PixArt-α: Fast Training of Diffusion Transformer for Photorealistic Text-to-Image Synthesis with OpenVINO#

This Jupyter notebook can be launched after a local installation only.

This paper introduces PIXART-α, a Transformer-based T2I diffusion model whose image generation quality is competitive with state-of-the-art image generators, reaching near-commercial application standards. Additionally, it supports high-resolution image synthesis up to 1024px resolution with low training cost. To achieve this goal, three core designs are proposed: 1. Training strategy decomposition: We devise three distinct training steps that separately optimize pixel dependency, text-image alignment, and image aesthetic quality; 2. Efficient T2I Transformer: We incorporate cross-attention modules into Diffusion Transformer (DiT) to inject text conditions and streamline the computation-intensive class-condition branch; 3. High-informative data: We emphasize the significance of concept density in text-image pairs and leverage a large Vision-Language model to auto-label dense pseudo-captions to assist text-image alignment learning.

https://huggingface.co/PixArt-alpha/PixArt-XL-2-1024-MS/resolve/main/asset/images/teaser.png

Table of contents:

Prerequisites
Load the original model
Convert the model to OpenVINO IR
Compiling models
Building the pipeline
Quantization
Interactive inference

This is a self-contained example that relies solely on its own code.

We recommend running the notebook in a virtual environment. You only need a Jupyter server to start. For details, please refer to Installation Guide.

Prerequisites#

%pip install -q "diffusers>=0.14.0" sentencepiece "datasets>=2.14.6" "transformers>=4.25.1" "gradio>=4.19" "torch>=2.1" Pillow opencv-python --extra-index-url https://download.pytorch.org/whl/cpu
%pip install -Uq "openvino>=2024.3.0"

import requests
from pathlib import Path


if not Path("pixart_helper.py").exists():
    r = requests.get(url="https://raw.githubusercontent.com/openvinotoolkit/openvino_notebooks/latest/notebooks/pixart/pixart_helper.py")
    open("pixart_helper.py", "w").write(r.text)

if not Path("pixart_quantization_helper.py").exists():
    r = requests.get(url="https://raw.githubusercontent.com/openvinotoolkit/openvino_notebooks/latest/notebooks/pixart/pixart_quantization_helper.py")
    open("pixart_quantization_helper.py", "w").write(r.text)

if not Path("notebook_utils.py").exists():
    r = requests.get(
        url="https://raw.githubusercontent.com/openvinotoolkit/openvino_notebooks/latest/utils/notebook_utils.py",
    )
    open("notebook_utils.py", "w").write(r.text)

# Read more about telemetry collection at https://github.com/openvinotoolkit/openvino_notebooks?tab=readme-ov-file#-telemetry
from notebook_utils import collect_telemetry

collect_telemetry("pixart.ipynb")

Load and run the original pipeline#

We use PixArt-LCM-XL-2-1024-MS that uses LCMs.

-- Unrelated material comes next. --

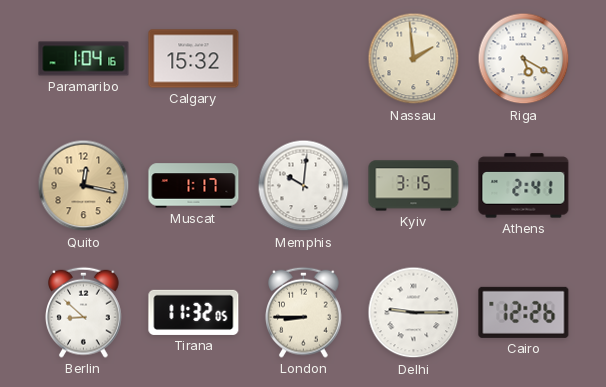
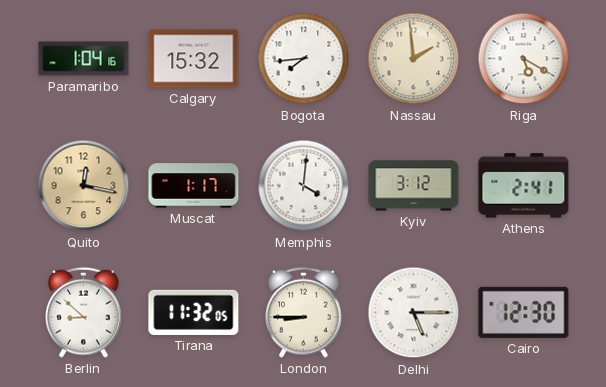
Bogota: none -> 7:44
Memphis: 10:01 -> 4:01
Kyiv: 3:15 -> 3:12
Delhi: 9:15 -> 5:15
Cairo: 12:26 -> 12:30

LCMs is a diffusion distillation method which predict PF-ODE's solution directly in latent space, achieving super fast inference with few steps.

import torch
from diffusers import PixArtAlphaPipeline


pipe = PixArtAlphaPipeline.from_pretrained("PixArt-alpha/PixArt-LCM-XL-2-1024-MS", use_safetensors=True)

prompt = "A small cactus with a happy face in the Sahara desert."
generator = torch.Generator().manual_seed(42)

image = pipe(prompt, guidance_scale=0.0, num_inference_steps=4, generator=generator).images[0]

image

Convert the model to OpenVINO IR#

Let’s define the conversion function for PyTorch modules. We use ov.convert_model function to obtain OpenVINO Intermediate Representation object and ov.save_model function to save it as XML file.

import torch
import openvino as ov


def convert(model: torch.nn.Module, xml_path: str, example_input):
    xml_path = Path(xml_path)
    if not xml_path.exists():
        xml_path.parent.mkdir(parents=True, exist_ok=True)
        model.eval()
        with torch.no_grad():
            converted_model = ov.convert_model(model, example_input=example_input)
        ov.save_model(converted_model, xml_path)

        # cleanup memory
        torch._C._jit_clear_class_registry()
        torch.jit._recursive.concrete_type_store = torch.jit._recursive.ConcreteTypeStore()
        torch.jit._state._clear_class_state()

PixArt-α consists of pure transformer blocks for latent diffusion: It can directly generate 1024px images from text prompts within a single sampling process.

During inference it uses text encoder T5EncoderModel, transformer Transformer2DModel and VAE decoder AutoencoderKL. Let’s convert the models from the pipeline one by one.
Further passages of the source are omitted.